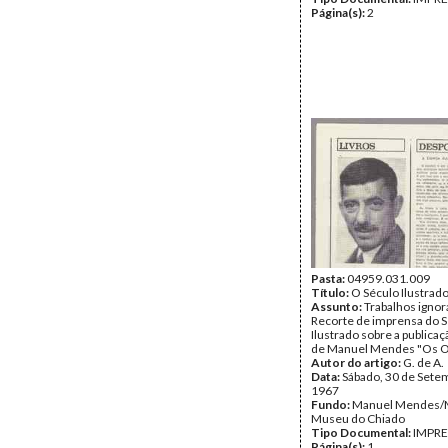
Página(s):
2
Pasta:
04959.031.009
Título:
O Século Ilustrad
Assunto:
Trabalhos ignor
Recorte de imprensa do 
Ilustrado sobre a publicaç
de Manuel Mendes "Os Of
Autor do artigo:
G. de A.
Data:
Sábado, 30 de Sete
1967
Fundo:
Manuel Mendes
Museu do Chiado
Tipo Documental:
IMPR
Página(s):
1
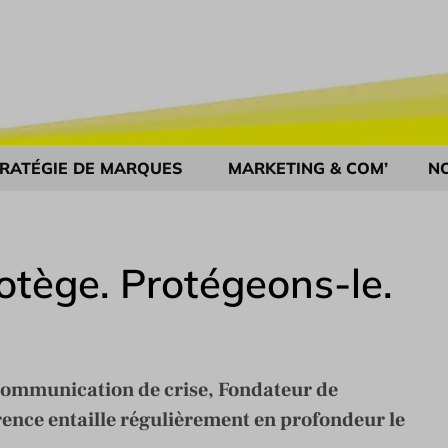
RATÉGIE DE MARQUES
MARKETING & COM’
N
otège. Protégeons-le.
 communication de crise, Fondateur de
ence entaille régulièrement en profondeur le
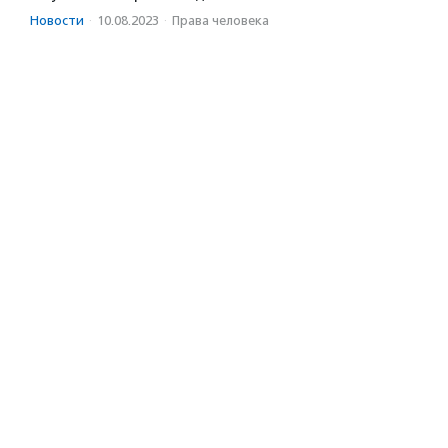
Новости
·
10.08.2023
·
Права человека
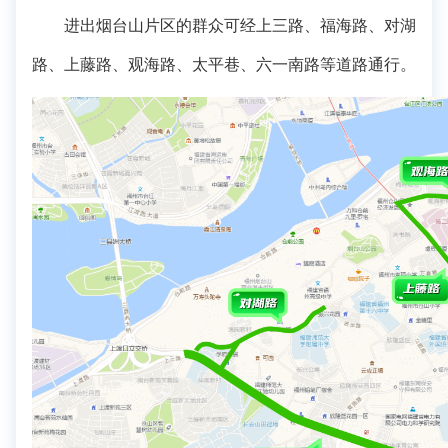
进出烟台山片区的群众可经上三路、福海路、对湖
路、上藤路、观海路、太平巷、六一南路等道路通行。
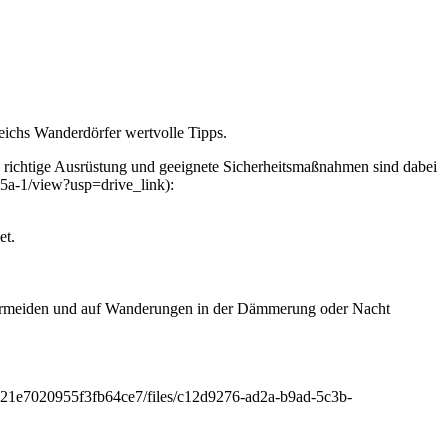
eichs Wanderdörfer wertvolle Tipps.
e richtige Ausrüstung und geeignete Sicherheitsmaßnahmen sind dabei
5a-1/view?usp=drive_link):
et.
m vermeiden und auf Wanderungen in der Dämmerung oder Nacht
8921e7020955f3fb64ce7/files/c12d9276-ad2a-b9ad-5c3b-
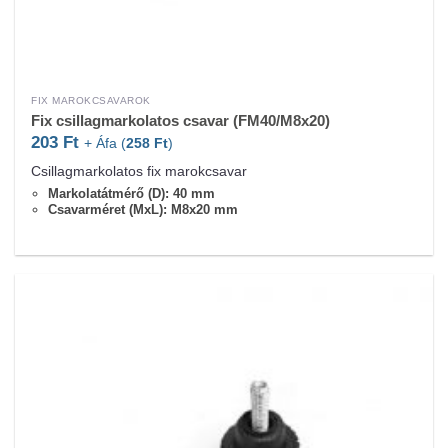
FIX MAROKCSAVAROK
Fix csillagmarkolatos csavar (FM40/M8x20)
203
Ft
+ Áfa (
258
Ft
)
Csillagmarkolatos fix marokcsavar
Markolatátmérő (D): 40 mm
Csavarméret (MxL): M8x20 mm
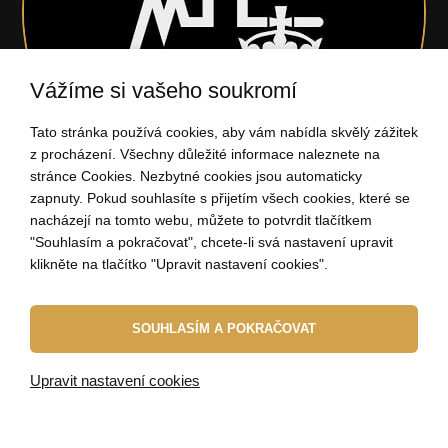
Vážíme si vašeho soukromí
Tato stránka používá cookies, aby vám nabídla skvělý zážitek
z procházení. Všechny důležité informace naleznete na
stránce Cookies. Nezbytné cookies jsou automaticky
zapnuty. Pokud souhlasíte s přijetím všech cookies, které se
nacházejí na tomto webu, můžete to potvrdit tlačítkem
"Souhlasím a pokračovat", chcete-li svá nastavení upravit
704 034 135
klikněte na tlačítko "Upravit nastavení cookies".
(Po - Pá: 9:00-15:00)
ahoj@elbeza.cz
SOUHLASÍM A POKRAČOVAT
Internetový obchod
od
Blueweb s.r.o.
Upravit nastavení cookies
© 2010 - 2026 ELBEZA - šperk jako dárek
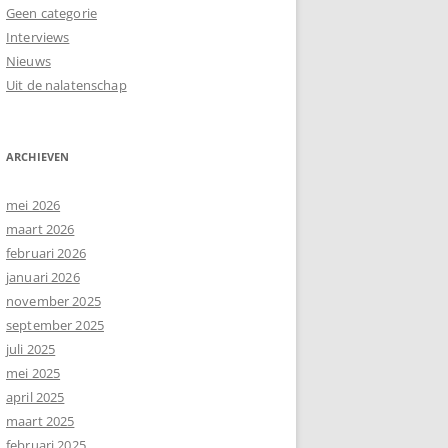
Geen categorie
Interviews
Nieuws
Uit de nalatenschap
ARCHIEVEN
mei 2026
maart 2026
februari 2026
januari 2026
november 2025
september 2025
juli 2025
mei 2025
april 2025
maart 2025
februari 2025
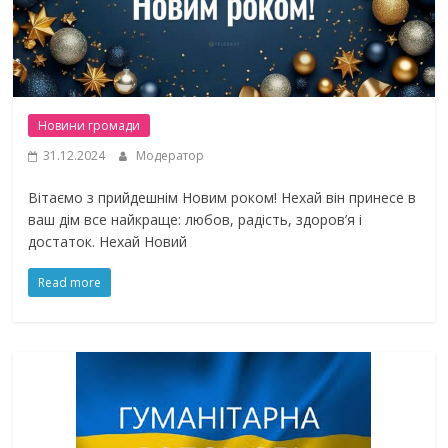
Новини громади
31.12.2024
Модератор
Вітаємо з прийдешнім Новим роком! Нехай він принесе в
ваш дім все найкраще: любов, радість, здоров’я і
достаток. Нехай Новий
Read more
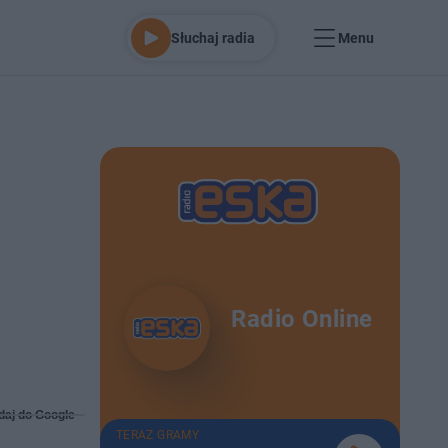
Słuchaj radia
Menu
Radio Online
daj do Google
TERAZ GRAMY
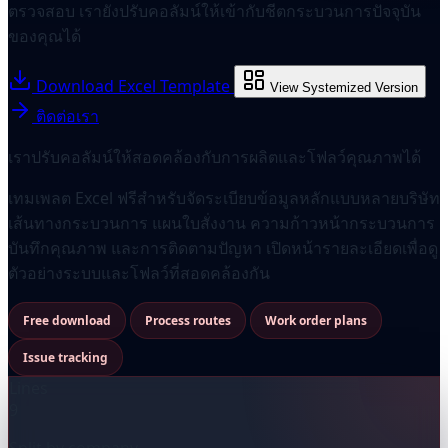
ตรวจสอบ เรายังปรับคอลัมน์ให้เข้ากับชีตกระบวนการปัจจุบัน
ของคุณได้
Download Excel Template
View Systemized Version
ติดต่อเรา
เราปรับคอลัมน์ให้สอดคล้องกับการผลิตและโฟลว์คุณภาพได้
เทมเพลต Excel ฟรีสำหรับจัดระเบียบข้อมูลหลักแบบหลายบริษัท
เส้นทางกระบวนการ แผนใบสั่งงาน ความก้าวหน้ากระบวนการ
บันทึกคุณภาพ และการติดตามปัญหา เปิดหน้ารายละเอียดเพื่อดู
ตัวอย่างระบบและโฟลว์ที่สอดคล้องกัน
Free download
Process routes
Work order plans
Issue tracking
Lines
9
Split by company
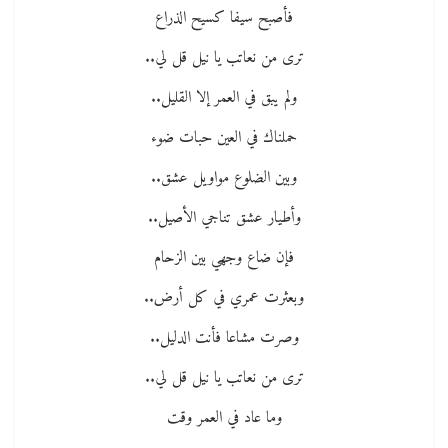
فأصبح سيفا كسيح الذراع
ترى من نعاتب يا نيل قل لي..
ولم يبق في العمر إلا القليل..
حملناك في العين حبات ضوء
وبين الضلوع مواويل عشق..
وأطيار عشق تناجي الأصيل..
فإن ضاع وجهي بين الزحام
وبعثرت عمري في كل أرض..
وصرت مشاعا فأنت الدليل..
ترى من نعاتب يا نيل قل لي..
وما عاد في العمر وقت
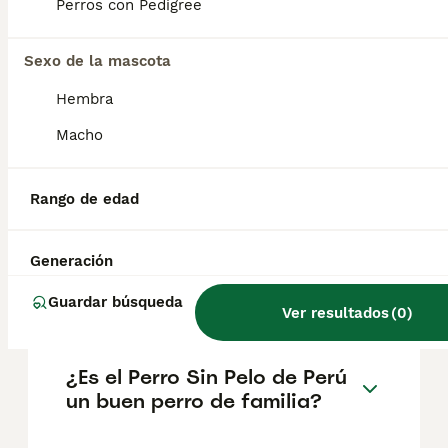
representaciones en la iconografía del
Perros con Pedigree
Antiguo Perú indicarían que su rol en la
sociedad era el de acompañante del ser
Sexo de la mascota
humano. Además, es considerado Patrimonio
Nacional según Resolución Ministerial N°
Hembra
346.
Macho
¿Qué raza de perro sin pelo
existe en Perú?
Rango de edad
Generación
¿Cuánto cuesta un perro
peruano en España?
Guardar búsqueda
Ver resultados
(
0
)
¿Es el Perro Sin Pelo de Perú
un buen perro de familia?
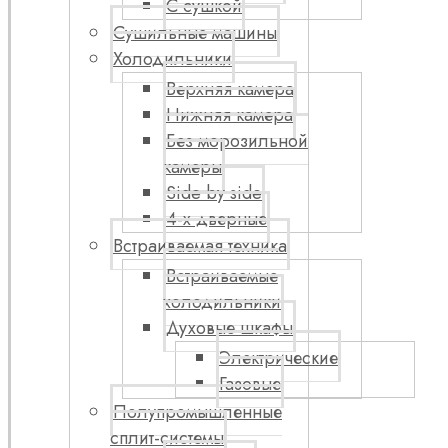
С сушкой
Сушильные машины
Холодильники
Верхняя камера
Нижняя камера
Без морозильной
камеры
Side by side
4-х дверные
Встраиваемая техника
Встраиваемые
холодильники
Духовые шкафы
Электрические
Газовые
Полупромышленные
сплит-системы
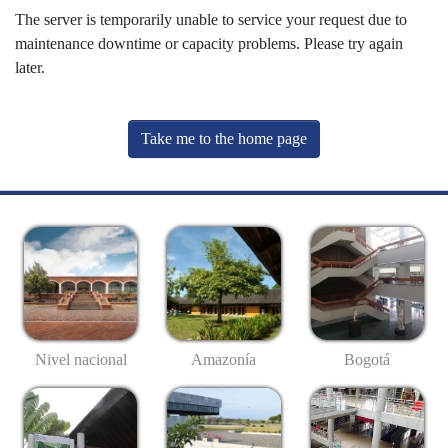
The server is temporarily unable to service your request due to
maintenance downtime or capacity problems. Please try again
later.
Take me to the home page
Nivel nacional
Amazonía
Bogotá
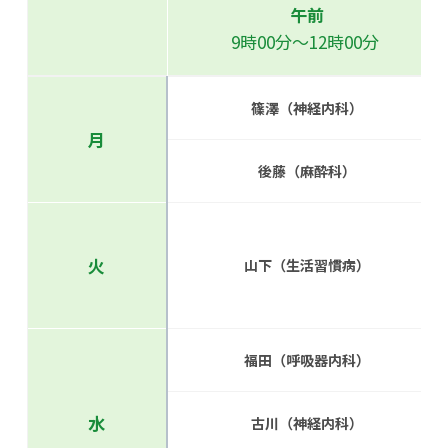
午前
9時00分～12時00分
篠澤（神経内科）
月
後藤（麻酔科）
火
山下（生活習慣病）
福田（呼吸器内科）
水
古川（神経内科）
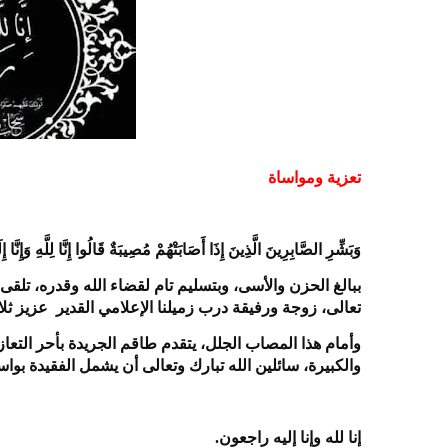
تعزية ومواساة
وَبَشِّرِ الصَّابِرِينَ الَّذِينَ إِذَا أَصَابَتْهُمْ مُصِيبَةٌ قَالُوا إِنَّا لِلَّهِ وَإِنَّا
​ببالغ الحزن والأسى، وبتسليم تام لقضاء الله وقدره، تلق
تعالى، زوجة ورفيقة درب زميلنا الإعلامي القدير عزيز ثلا
​وأمام هذا المصاب الجلل، يتقدم طاقم الجريدة بأحر التع
والكبيرة، سائلين الله تبارك وتعالى أن يشمل الفقيدة بو
​إنا لله وإنا إليه راجعون.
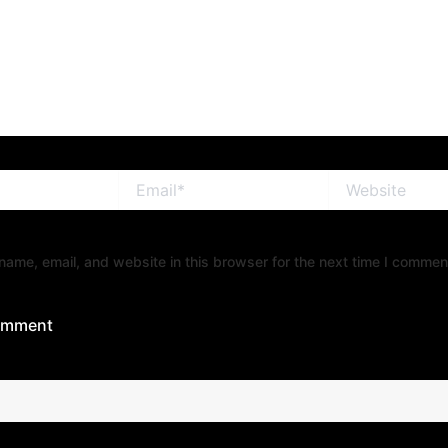
Email*
Website
ame, email, and website in this browser for the next time I commen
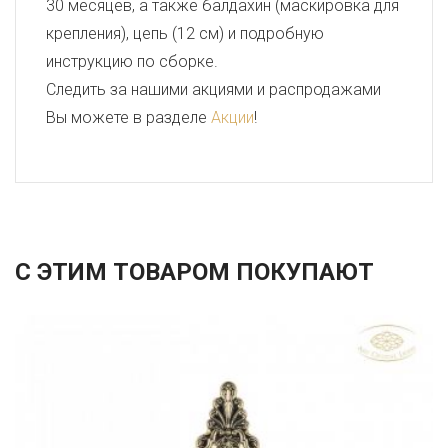
30 месяцев, а также балдахин (маскировка для
крепления), цепь (12 см) и подробную
инструкцию по сборке.
Следить за нашими акциями и распродажами
Вы можете в разделе
Акции
!
С ЭТИМ ТОВАРОМ ПОКУПАЮТ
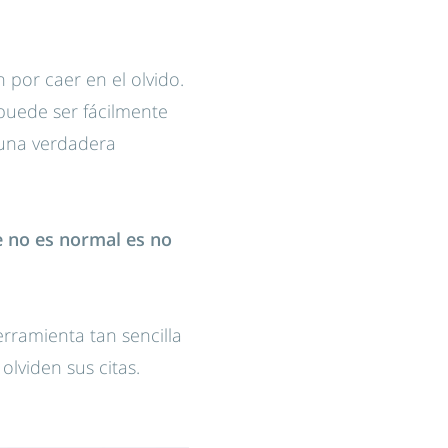
por caer en el olvido.
 puede ser fácilmente
 una verdadera
 no es normal es no
rramienta tan sencilla
lviden sus citas.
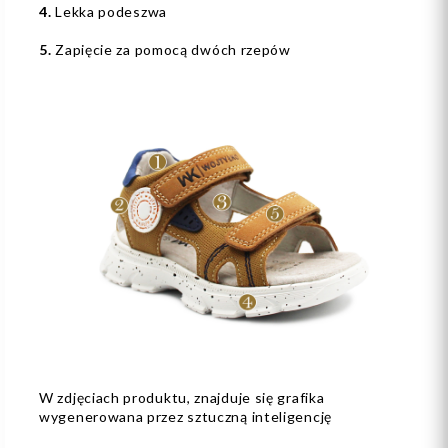
4.
Lekka podeszwa
5.
Zapięcie za pomocą dwóch rzepów
W zdjęciach produktu, znajduje się grafika
wygenerowana przez sztuczną inteligencję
....
-- Instructions for the task --
Go through the data and count every line where the word "nastavení" appears. Give only that count.

-- Task solution --
3